* **SUPPLIED RECORDS**
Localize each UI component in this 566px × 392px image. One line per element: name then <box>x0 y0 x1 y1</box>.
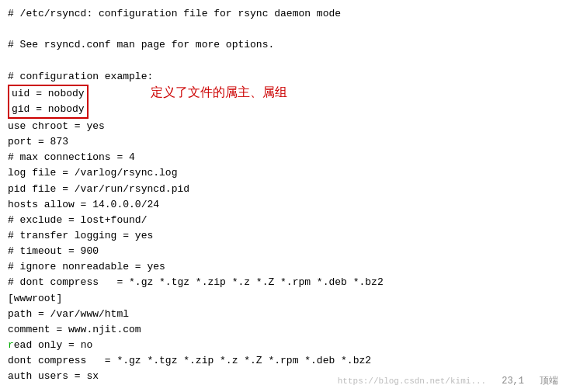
line-11: log file = /varlog/rsync.log <box>8 165 558 181</box>
line-23: dont compress = *.gz *.tgz *.zip *.z *.Z… <box>8 353 558 369</box>
top-label: 顶端 <box>540 374 558 387</box>
gid-line: gid = nobody <box>9 102 87 117</box>
line-15: # transfer logging = yes <box>8 228 558 244</box>
cursor-position: 23,1 <box>502 376 524 387</box>
line-1: # /etc/rsyncd: configuration file for rs… <box>8 6 558 22</box>
line-21: comment = www.njit.com <box>8 322 558 338</box>
line-22: read only = no <box>8 338 558 353</box>
line-17: # ignore nonreadable = yes <box>8 259 558 275</box>
line-19: [wwwroot] <box>8 291 558 307</box>
line-12: pid file = /var/run/rsyncd.pid <box>8 182 558 197</box>
line-20: path = /var/www/html <box>8 307 558 322</box>
line-3: # See rsyncd.conf man page for more opti… <box>8 37 558 53</box>
line-13: hosts allow = 14.0.0.0/24 <box>8 197 558 213</box>
watermark-text: https://blog.csdn.net/kimi... <box>338 376 486 386</box>
line-5: # configuration example: <box>8 69 558 85</box>
line-empty-2 <box>8 53 558 68</box>
line-14: # exclude = lost+found/ <box>8 213 558 228</box>
annotation: 定义了文件的属主、属组 <box>151 85 287 101</box>
green-r-char: r <box>8 339 14 351</box>
editor-container: # /etc/rsyncd: configuration file for rs… <box>0 0 566 392</box>
uid-line: uid = nobody <box>9 86 87 102</box>
line-9: port = 873 <box>8 134 558 150</box>
line-16: # timeout = 900 <box>8 244 558 259</box>
line-22-rest: ead only = no <box>14 339 92 351</box>
uid-gid-annotation-row: uid = nobody gid = nobody 定义了文件的属主、属组 <box>8 85 558 119</box>
uid-gid-block: uid = nobody gid = nobody <box>8 85 89 119</box>
line-10: # max connections = 4 <box>8 150 558 165</box>
line-18: # dont compress = *.gz *.tgz *.zip *.z *… <box>8 275 558 290</box>
bottom-bar: https://blog.csdn.net/kimi... 23,1 顶端 <box>338 374 558 387</box>
line-empty-1 <box>8 22 558 37</box>
line-8: use chroot = yes <box>8 119 558 134</box>
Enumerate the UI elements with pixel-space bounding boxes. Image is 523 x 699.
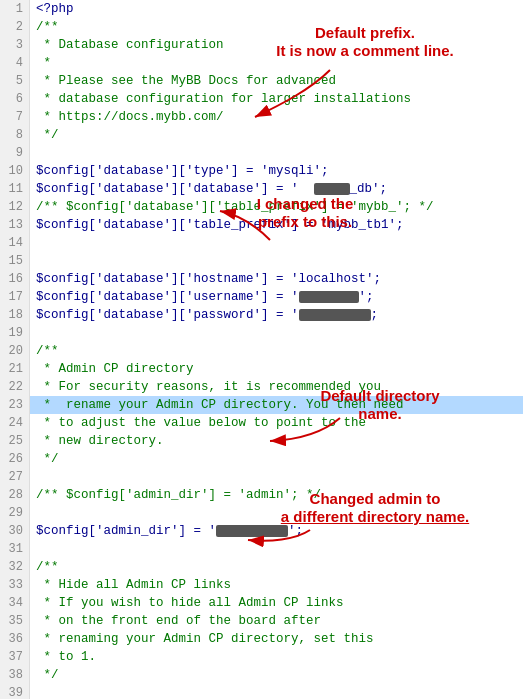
code-line: 20/**: [0, 342, 523, 360]
line-number: 12: [0, 198, 30, 216]
line-number: 33: [0, 576, 30, 594]
line-text: * Database configuration: [30, 36, 224, 54]
line-number: 38: [0, 666, 30, 684]
line-number: 15: [0, 252, 30, 270]
line-number: 31: [0, 540, 30, 558]
code-line: 1<?php: [0, 0, 523, 18]
line-number: 5: [0, 72, 30, 90]
line-number: 25: [0, 432, 30, 450]
line-text: * https://docs.mybb.com/: [30, 108, 224, 126]
line-number: 11: [0, 180, 30, 198]
code-line: 8 */: [0, 126, 523, 144]
line-number: 20: [0, 342, 30, 360]
annotation-default-prefix: Default prefix. It is now a comment line…: [265, 24, 465, 60]
line-text: <?php: [30, 0, 74, 18]
line-text: * to 1.: [30, 648, 96, 666]
line-number: 7: [0, 108, 30, 126]
line-number: 22: [0, 378, 30, 396]
line-number: 3: [0, 36, 30, 54]
line-text: */: [30, 666, 59, 684]
line-number: 26: [0, 450, 30, 468]
code-line: 33 * Hide all Admin CP links: [0, 576, 523, 594]
code-line: 7 * https://docs.mybb.com/: [0, 108, 523, 126]
line-number: 1: [0, 0, 30, 18]
line-text: * Admin CP directory: [30, 360, 194, 378]
code-line: 31: [0, 540, 523, 558]
line-text: * If you wish to hide all Admin CP links: [30, 594, 344, 612]
line-text: * Please see the MyBB Docs for advanced: [30, 72, 336, 90]
code-line: 5 * Please see the MyBB Docs for advance…: [0, 72, 523, 90]
code-line: 6 * database configuration for larger in…: [0, 90, 523, 108]
code-line: 38 */: [0, 666, 523, 684]
line-number: 32: [0, 558, 30, 576]
code-line: 27: [0, 468, 523, 486]
line-text: $config['database']['username'] = ' ';: [30, 288, 374, 306]
line-number: 30: [0, 522, 30, 540]
code-line: 26 */: [0, 450, 523, 468]
line-number: 37: [0, 648, 30, 666]
code-line: 9: [0, 144, 523, 162]
line-text: /**: [30, 18, 59, 36]
line-text: * database configuration for larger inst…: [30, 90, 411, 108]
line-number: 36: [0, 630, 30, 648]
code-line: 21 * Admin CP directory: [0, 360, 523, 378]
code-line: 19: [0, 324, 523, 342]
annotation-default-dir: Default directory name.: [280, 387, 480, 423]
line-number: 39: [0, 684, 30, 699]
line-text: */: [30, 450, 59, 468]
code-line: 37 * to 1.: [0, 648, 523, 666]
line-number: 23: [0, 396, 30, 414]
line-number: 27: [0, 468, 30, 486]
line-number: 13: [0, 216, 30, 234]
code-line: 16$config['database']['hostname'] = 'loc…: [0, 270, 523, 288]
line-text: /**: [30, 342, 59, 360]
line-number: 29: [0, 504, 30, 522]
line-number: 18: [0, 306, 30, 324]
line-text: /**: [30, 558, 59, 576]
line-text: * new directory.: [30, 432, 164, 450]
code-line: 25 * new directory.: [0, 432, 523, 450]
line-number: 28: [0, 486, 30, 504]
code-line: 18$config['database']['password'] = ' ;: [0, 306, 523, 324]
line-text: */: [30, 126, 59, 144]
line-number: 19: [0, 324, 30, 342]
line-number: 34: [0, 594, 30, 612]
line-number: 17: [0, 288, 30, 306]
annotation-changed-admin: Changed admin to a different directory n…: [255, 490, 495, 526]
code-line: 32/**: [0, 558, 523, 576]
code-line: 34 * If you wish to hide all Admin CP li…: [0, 594, 523, 612]
line-number: 2: [0, 18, 30, 36]
code-line: 10$config['database']['type'] = 'mysqli'…: [0, 162, 523, 180]
line-number: 8: [0, 126, 30, 144]
line-text: $config['database']['password'] = ' ;: [30, 306, 378, 324]
code-line: 36 * renaming your Admin CP directory, s…: [0, 630, 523, 648]
line-number: 9: [0, 144, 30, 162]
line-number: 6: [0, 90, 30, 108]
code-line: 15: [0, 252, 523, 270]
line-number: 14: [0, 234, 30, 252]
line-number: 35: [0, 612, 30, 630]
line-text: *: [30, 54, 51, 72]
code-line: 39: [0, 684, 523, 699]
code-line: 14: [0, 234, 523, 252]
annotation-changed-prefix: I changed the prefix to this.: [210, 195, 400, 231]
code-container: Default prefix. It is now a comment line…: [0, 0, 523, 699]
code-line: 17$config['database']['username'] = ' ';: [0, 288, 523, 306]
line-number: 21: [0, 360, 30, 378]
line-number: 10: [0, 162, 30, 180]
line-number: 4: [0, 54, 30, 72]
code-line: 35 * on the front end of the board after: [0, 612, 523, 630]
line-text: * renaming your Admin CP directory, set …: [30, 630, 374, 648]
line-number: 24: [0, 414, 30, 432]
line-number: 16: [0, 270, 30, 288]
line-text: $config['database']['type'] = 'mysqli';: [30, 162, 329, 180]
line-text: $config['database']['hostname'] = 'local…: [30, 270, 381, 288]
line-text: * on the front end of the board after: [30, 612, 321, 630]
line-text: * Hide all Admin CP links: [30, 576, 231, 594]
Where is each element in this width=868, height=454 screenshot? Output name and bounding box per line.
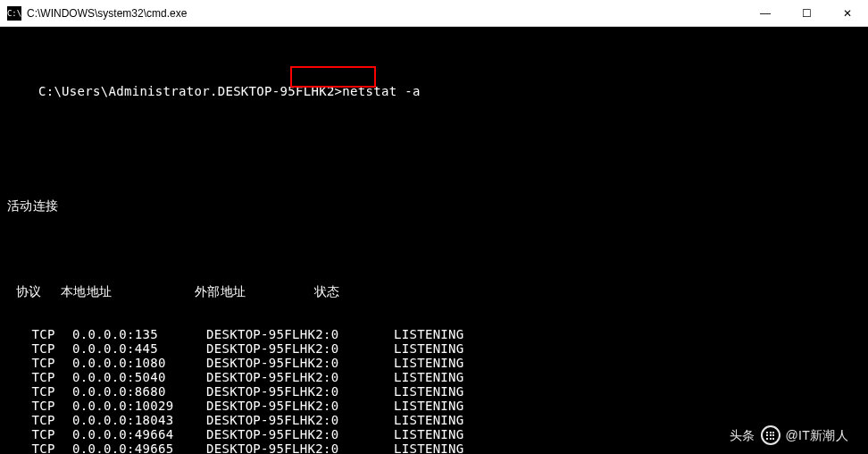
- table-row: TCP0.0.0.0:5040DESKTOP-95FLHK2:0LISTENIN…: [7, 370, 861, 384]
- watermark-logo-icon: [761, 425, 780, 445]
- table-row: TCP0.0.0.0:10029DESKTOP-95FLHK2:0LISTENI…: [7, 399, 861, 413]
- cell-proto: TCP: [7, 384, 41, 399]
- cell-local: 0.0.0.0:5040: [41, 370, 206, 384]
- table-row: TCP0.0.0.0:445DESKTOP-95FLHK2:0LISTENING: [7, 341, 861, 356]
- hdr-proto: 协议: [7, 284, 61, 298]
- cell-proto: TCP: [7, 356, 41, 370]
- cell-foreign: DESKTOP-95FLHK2:0: [206, 441, 394, 454]
- cell-local: 0.0.0.0:49664: [41, 427, 206, 441]
- cell-local: 0.0.0.0:10029: [41, 399, 206, 413]
- minimize-button[interactable]: —: [745, 0, 786, 27]
- hdr-state: 状态: [314, 284, 861, 298]
- cell-local: 0.0.0.0:445: [41, 341, 206, 356]
- cell-proto: TCP: [7, 327, 41, 341]
- watermark-site: 头条: [730, 428, 755, 442]
- command-text: netstat -a: [342, 84, 420, 98]
- cell-foreign: DESKTOP-95FLHK2:0: [206, 327, 394, 341]
- cell-proto: TCP: [7, 370, 41, 384]
- cell-proto: TCP: [7, 399, 41, 413]
- table-header: 协议 本地地址 外部地址 状态: [7, 284, 861, 298]
- maximize-button[interactable]: ☐: [786, 0, 827, 27]
- cell-foreign: DESKTOP-95FLHK2:0: [206, 413, 394, 427]
- table-row: TCP0.0.0.0:1080DESKTOP-95FLHK2:0LISTENIN…: [7, 356, 861, 370]
- cell-local: 0.0.0.0:8680: [41, 384, 206, 399]
- close-button[interactable]: ✕: [827, 0, 868, 27]
- watermark: 头条 @IT新潮人: [730, 425, 848, 445]
- cell-foreign: DESKTOP-95FLHK2:0: [206, 356, 394, 370]
- cell-local: 0.0.0.0:18043: [41, 413, 206, 427]
- cell-foreign: DESKTOP-95FLHK2:0: [206, 384, 394, 399]
- cell-state: LISTENING: [394, 384, 861, 399]
- cell-local: 0.0.0.0:49665: [41, 441, 206, 454]
- prompt-line: C:\Users\Administrator.DESKTOP-95FLHK2>n…: [7, 70, 861, 127]
- cell-proto: TCP: [7, 427, 41, 441]
- window-titlebar: C:\ C:\WINDOWS\system32\cmd.exe — ☐ ✕: [0, 0, 868, 27]
- console-area[interactable]: C:\Users\Administrator.DESKTOP-95FLHK2>n…: [0, 27, 868, 454]
- hdr-foreign: 外部地址: [195, 284, 314, 298]
- cell-foreign: DESKTOP-95FLHK2:0: [206, 427, 394, 441]
- cell-state: LISTENING: [394, 327, 861, 341]
- hdr-local: 本地地址: [61, 284, 195, 298]
- title-left: C:\ C:\WINDOWS\system32\cmd.exe: [0, 6, 187, 21]
- cell-state: LISTENING: [394, 356, 861, 370]
- watermark-author: @IT新潮人: [786, 428, 848, 442]
- cell-local: 0.0.0.0:1080: [41, 356, 206, 370]
- table-row: TCP0.0.0.0:135DESKTOP-95FLHK2:0LISTENING: [7, 327, 861, 341]
- section-title: 活动连接: [7, 198, 861, 213]
- window-controls: — ☐ ✕: [745, 0, 868, 27]
- cell-foreign: DESKTOP-95FLHK2:0: [206, 399, 394, 413]
- cell-proto: TCP: [7, 341, 41, 356]
- cell-state: LISTENING: [394, 370, 861, 384]
- table-row: TCP0.0.0.0:8680DESKTOP-95FLHK2:0LISTENIN…: [7, 384, 861, 399]
- window-title: C:\WINDOWS\system32\cmd.exe: [27, 7, 187, 20]
- cell-state: LISTENING: [394, 399, 861, 413]
- cell-proto: TCP: [7, 413, 41, 427]
- cell-state: LISTENING: [394, 341, 861, 356]
- prompt-text: C:\Users\Administrator.DESKTOP-95FLHK2>: [38, 84, 342, 98]
- cmd-icon: C:\: [7, 6, 21, 21]
- cell-proto: TCP: [7, 441, 41, 454]
- cell-foreign: DESKTOP-95FLHK2:0: [206, 341, 394, 356]
- cell-foreign: DESKTOP-95FLHK2:0: [206, 370, 394, 384]
- cell-local: 0.0.0.0:135: [41, 327, 206, 341]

* **EXERCISE**
When "定义了文件的属主" shows up in a line of the material, report that line.

* **RESPONSE TO THIS EXERCISE**
annotation: 定义了文件的属主、属组 <box>151 85 287 101</box>
uid-gid-annotation-row: uid = nobody gid = nobody 定义了文件的属主、属组 <box>8 85 558 119</box>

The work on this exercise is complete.